* [Task input]
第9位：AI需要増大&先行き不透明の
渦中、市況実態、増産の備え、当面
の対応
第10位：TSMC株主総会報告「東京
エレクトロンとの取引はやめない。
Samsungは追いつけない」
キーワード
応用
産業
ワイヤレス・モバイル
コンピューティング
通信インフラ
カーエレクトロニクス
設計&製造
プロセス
---
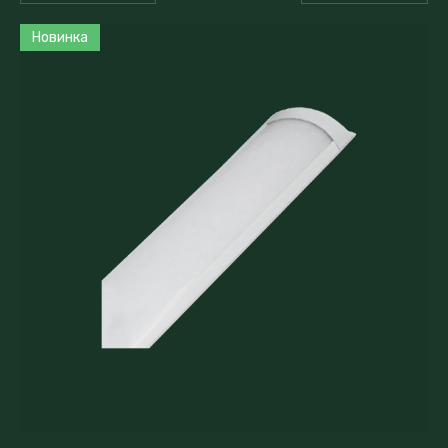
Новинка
==
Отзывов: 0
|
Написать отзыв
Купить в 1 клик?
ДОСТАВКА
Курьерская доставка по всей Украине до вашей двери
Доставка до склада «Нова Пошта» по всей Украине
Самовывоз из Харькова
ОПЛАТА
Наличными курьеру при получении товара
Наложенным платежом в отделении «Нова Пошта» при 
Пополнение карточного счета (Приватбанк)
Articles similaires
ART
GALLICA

* [Task to carry out]
Look through the entries above, find each line containing "Украине", and copy it.

* [Task output]
Курьерская доставка по всей Украине до вашей двери
Доставка до склада «Нова Пошта» по всей Украине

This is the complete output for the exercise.